Extrait de l'introduction
Vélasquez ? À n'en pas douter un personnage hors du commun. Un gamin andalou placé en apprentissage, dont le maître fait son gendre car il en a lucidement pressenti le génie, et qui, à vingt-quatre ans, devient peintre du roi au grand dam de l'académisme dominant. Un homme qui, pendant quelque trente-cinq ans, fut le familier le plus habituel et le plus recherché du roi Philippe IV, son portraitiste attitré et celui de la famille royale, mais qui ne s'interdit aucun registre : ni la peinture de genre, ni la fable mythologique, ni le tableau d'histoire, ni le paysage, ni les images de Dieu, de la Vierge et des saints, ni le nu féminin, ni les bouffons. Un officier du palais que son roi expédia en Italie, à la chasse aux chefs-d'oeuvre de l'Antiquité, puis, au soir de sa vie, jusqu'à l'île des Faisans pour y décorer le pavillon de l'acte final de la Paix des Pyrénées : un homme qui dialogua longuement avec Rubens, qui, à Rome, rencontra le Bernin et Pierre de Cortone, côtoya Nicolas Poussin et Claude Gelée tout en faisant les portraits du pape et de ses cardinaux, fut élu à l'Académie des Virtuoses ; une sorte de directeur des Beaux-Arts qui entreprit la rénovation des palais royaux de l'Alcazar et de l'Escorial : un homme dont le roi consacra le talent en lui octroyant l'habit de chevalier de Santiago (Saint-Jacques).
Un artiste considéré à vingt ans comme un nouveau Caravage, mais dont plusieurs toiles des vingt ou trente dernières années font un précurseur de l'impressionnisme. Étonnante mutation ! Un artiste dont Goya et Picasso tentent de refaire à leur manière l'oeuvre majeure. Les Ménines, qui suscite l'admiration des peintres français du XIXe siècle, dont les expositions à la fin du XXe siècle sont des événements internationaux.
Bien entendu, depuis trois siècles et demi, des centaines de spécialistes, d'exégètes et de critiques d'art de toutes nationalités se sont emparés de l'oeuvre de Diego Rodriguez de Silva y Velázquez. Ils ont traqué ses oeuvres, établi le catalogue de ses toiles, sans oublier celles qui ont disparu, ont discuté les dates et lieux de réalisation, proposé une identité des personnages des portraits controversés, notamment des femmes dont plusieurs demeurent incertaines. Une douzaine de catalogues ont été établis : le deuxième de José Lopez Rey, publié en 1979, longtemps considéré comme le plus rigoureux, a dû être révisé. Ces catalogues ont progressivement réduit le nombre des oeuvres attribuées avec certitude au maître, de 274 en 1883 (catalogue de Curtis) à 123 en 1979 (Lopez Rey), et Jonathan Brown a proposé une liste de 98 toiles de Vélasquez, augmentée de sept tableaux réalisés avec des collaborateurs et de neuf possibles. Grâce à eux nous connaissons les musées et les quelques collections particulières où nous pouvons retrouver les oeuvres de celui qu'Édouard Manet, enthousiasmé, appelait «le peintre des peintres» dans une lettre à son ami Fantin-Latour, expédiée de Madrid.

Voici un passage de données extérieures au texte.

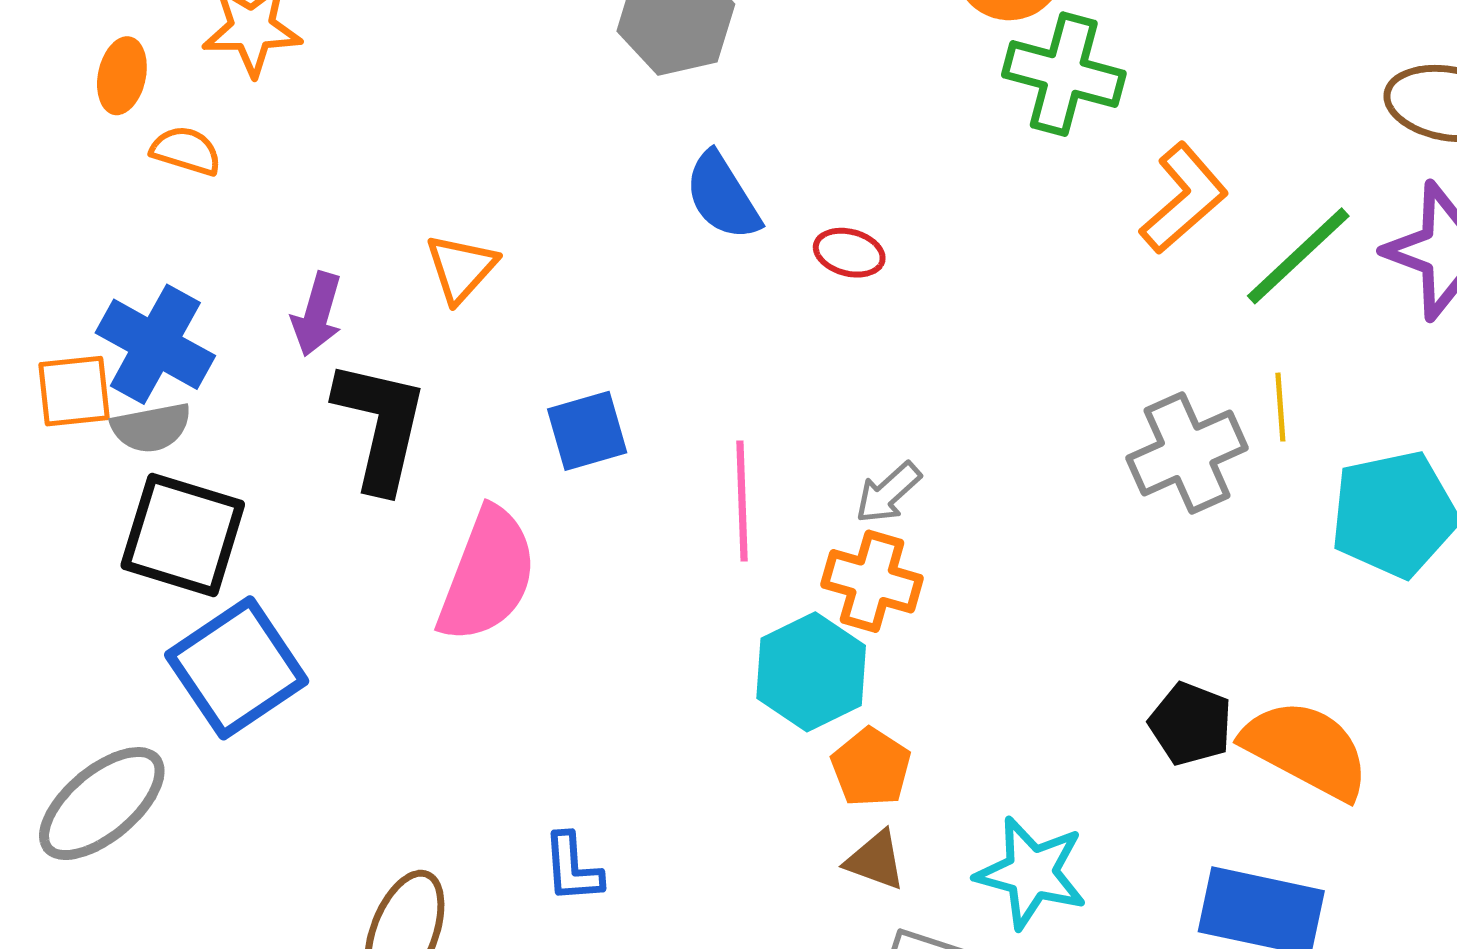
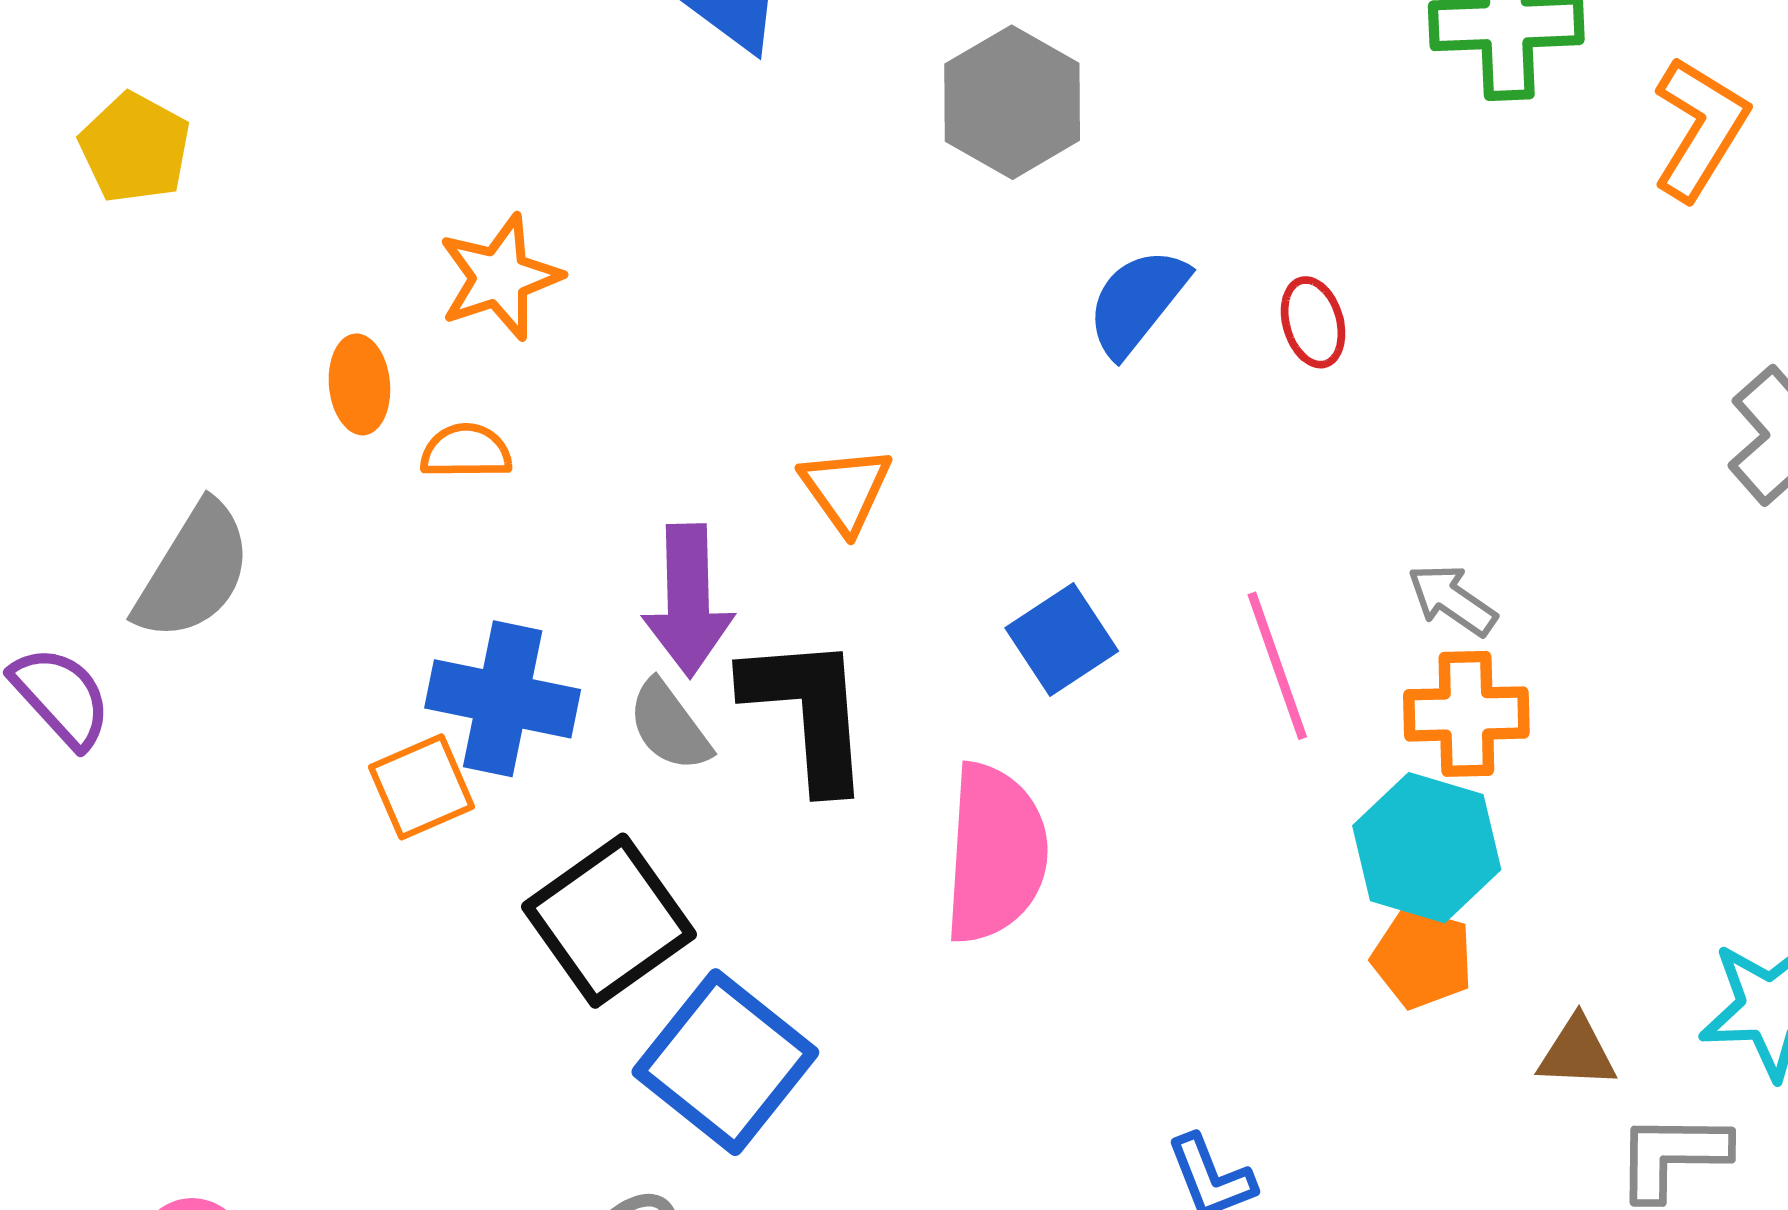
blue semicircle: (722, 196) -> (1137, 302), turned 88
red ellipse: (849, 253) -> (1313, 322), turned 76
purple arrow: (317, 314) -> (688, 600), size x1.4
gray semicircle: (151, 428) -> (669, 726), moved, turned 82
gray arrow: (888, 493) -> (1452, 600), turned 94
black square: (183, 535) -> (609, 921), turned -35
orange pentagon: (871, 767) -> (1422, 958), moved

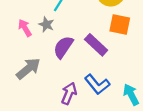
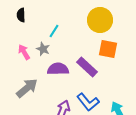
purple semicircle: (63, 47) -> (58, 69), turned 55

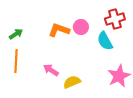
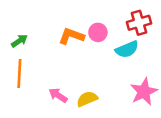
cyan semicircle: (105, 41) -> (127, 49), turned -84
pink arrow: (51, 70) -> (58, 95), moved

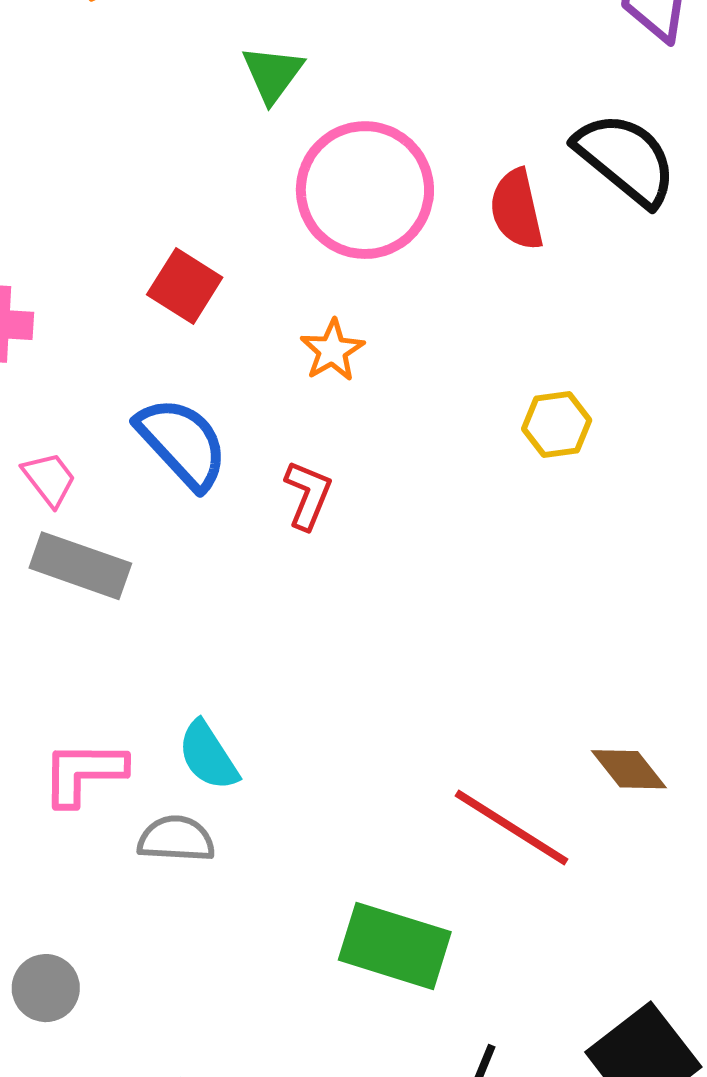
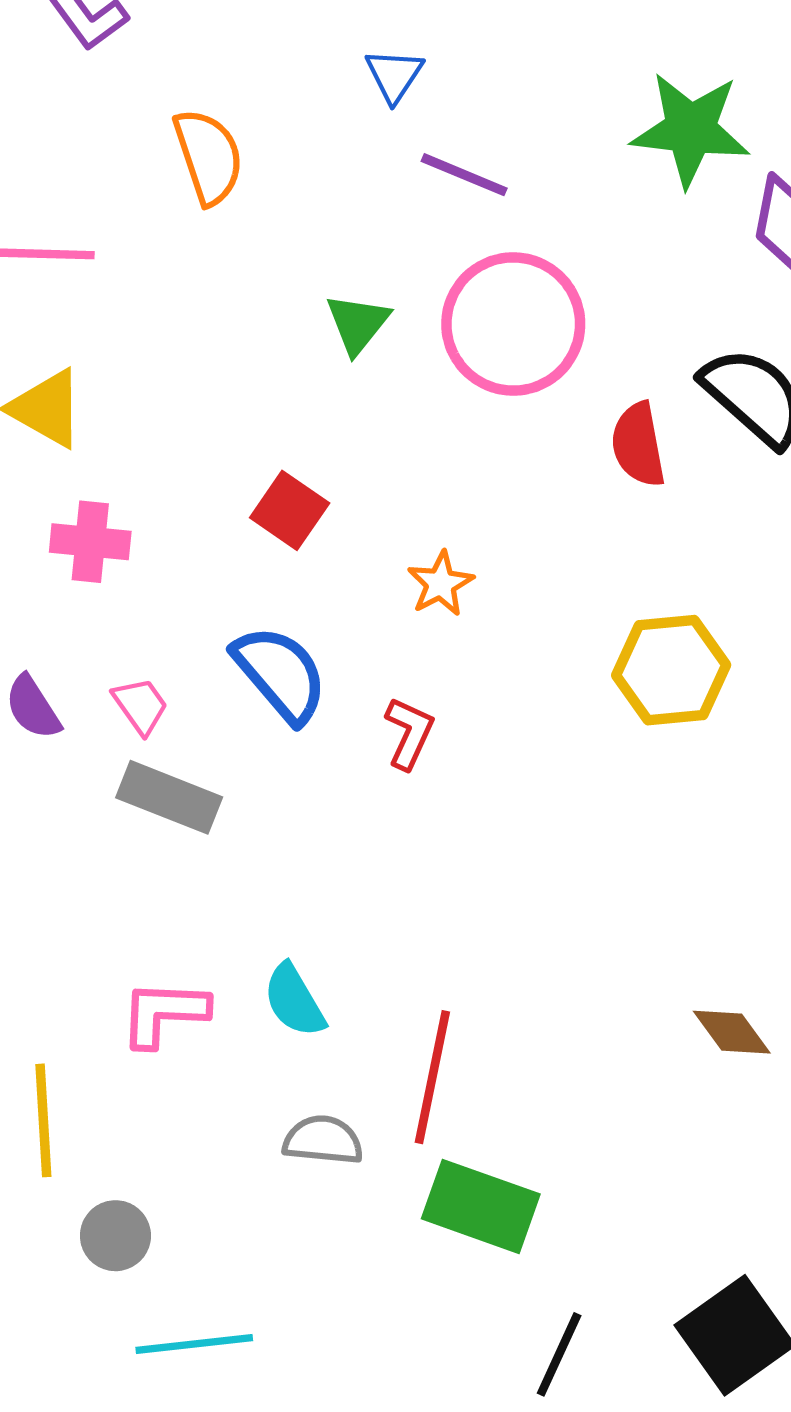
green triangle: (273, 74) -> (358, 324), moved
pink circle: (365, 190) -> (513, 324), moved
yellow hexagon: (557, 424) -> (671, 670), size x1.6
red line: (512, 828) -> (432, 1077), moved, turned 67
gray semicircle: (176, 839) -> (323, 1140), moved

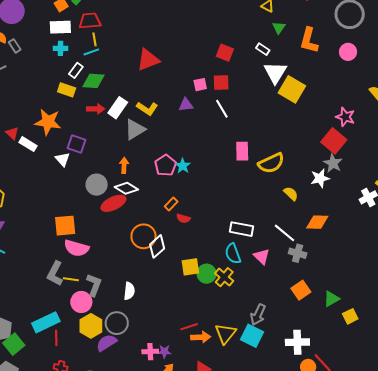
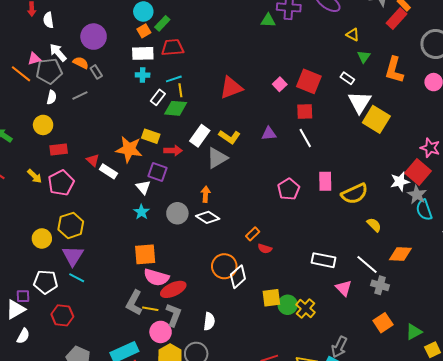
yellow line: (95, 39) -> (180, 90), moved
red square: (225, 53) -> (309, 81), size x1.4
pink square: (200, 85) -> (280, 84), moved, turned -32
yellow rectangle: (67, 90) -> (151, 136), moved
red arrow: (96, 109) -> (173, 151), moved
pink pentagon: (165, 165) -> (289, 189), moved
cyan star: (183, 166) -> (141, 212), moved
white star: (320, 178) -> (400, 182), moved
red ellipse: (113, 203) -> (173, 289), moved
cyan semicircle: (233, 254) -> (424, 210), moved

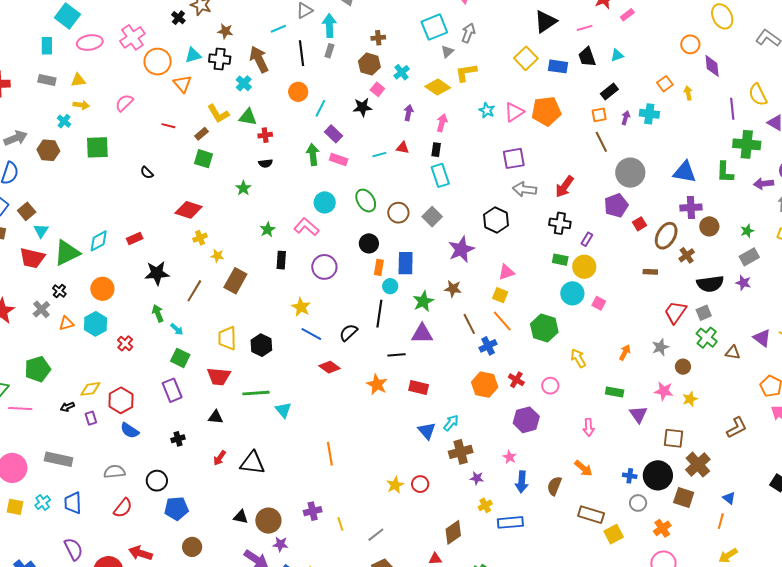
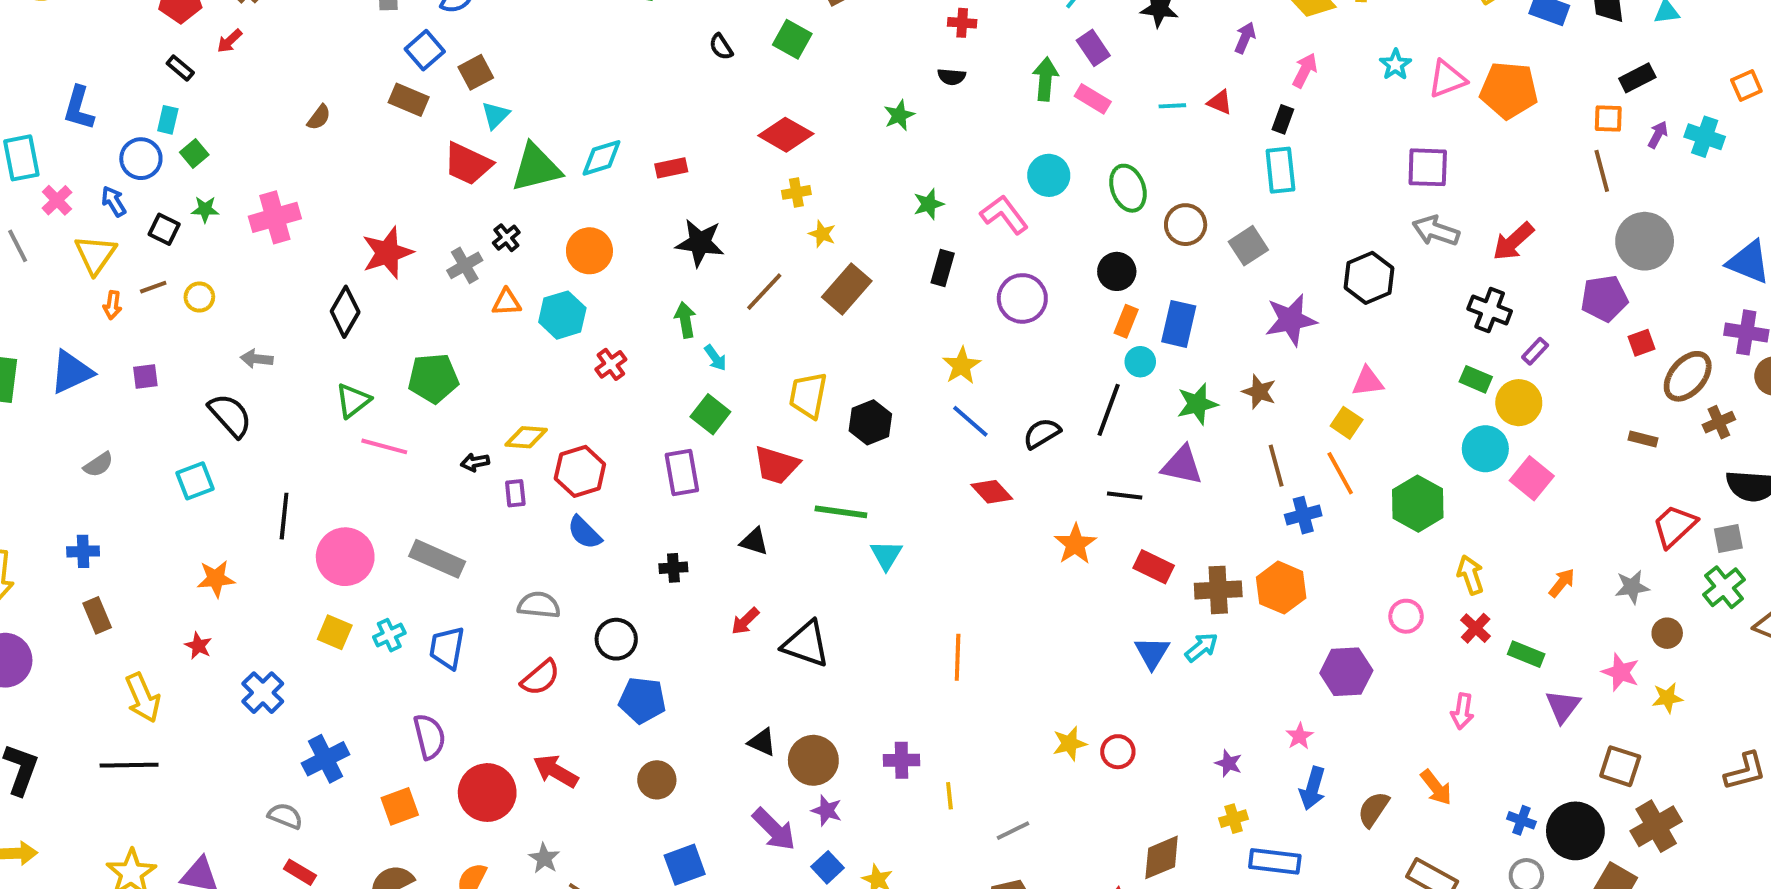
green square: (204, 159) -> (792, 39), moved
pink square: (599, 303) -> (1532, 478), size x1.5
red cross: (516, 380) -> (1476, 628), moved
brown cross: (461, 452) -> (1218, 590), moved

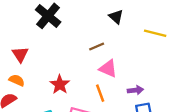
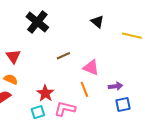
brown line: (97, 46) -> (63, 56), moved
red star: (60, 84) -> (45, 93), moved

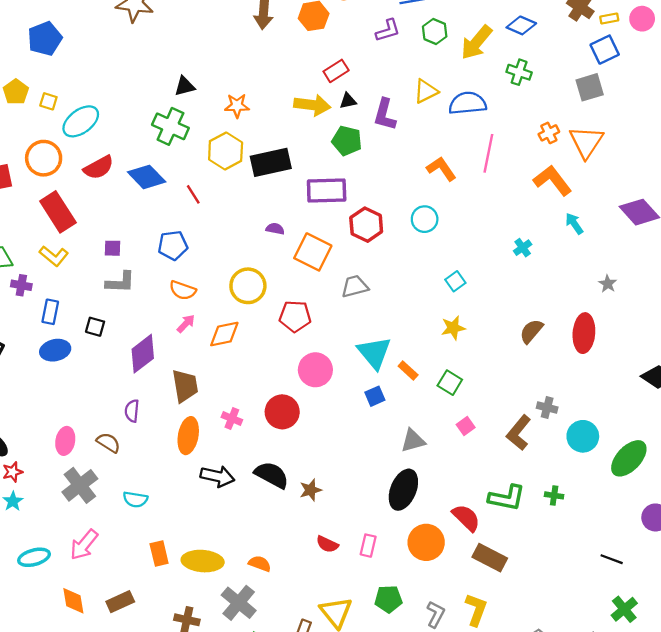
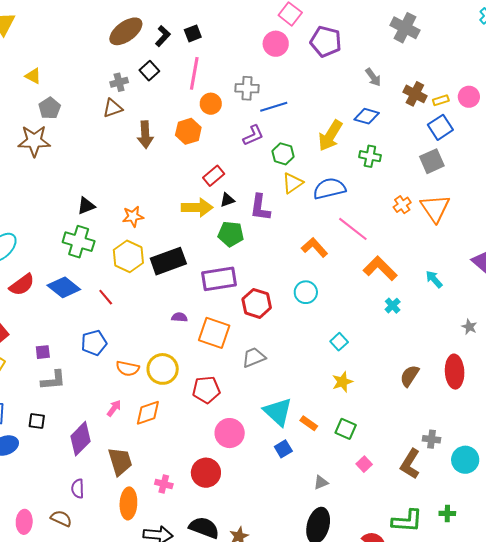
green hexagon: (435, 31) -> (283, 154), moved
pink line: (488, 153) -> (353, 229), turned -56
orange L-shape: (552, 180) -> (380, 268), moved
orange semicircle: (183, 290) -> (128, 368), moved
gray triangle: (413, 441) -> (321, 482), size x0.7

Grâce aux restaurations et aux nettoyages, grâce aux radiographies qui concernent maintenant presque toutes les toiles, nous comprenons mieux la technique et la manière de travailler de Vélasquez, nous découvrons ses «repentirs». Nous savons aussi que plusieurs de ses oeuvres sont demeurées inachevées.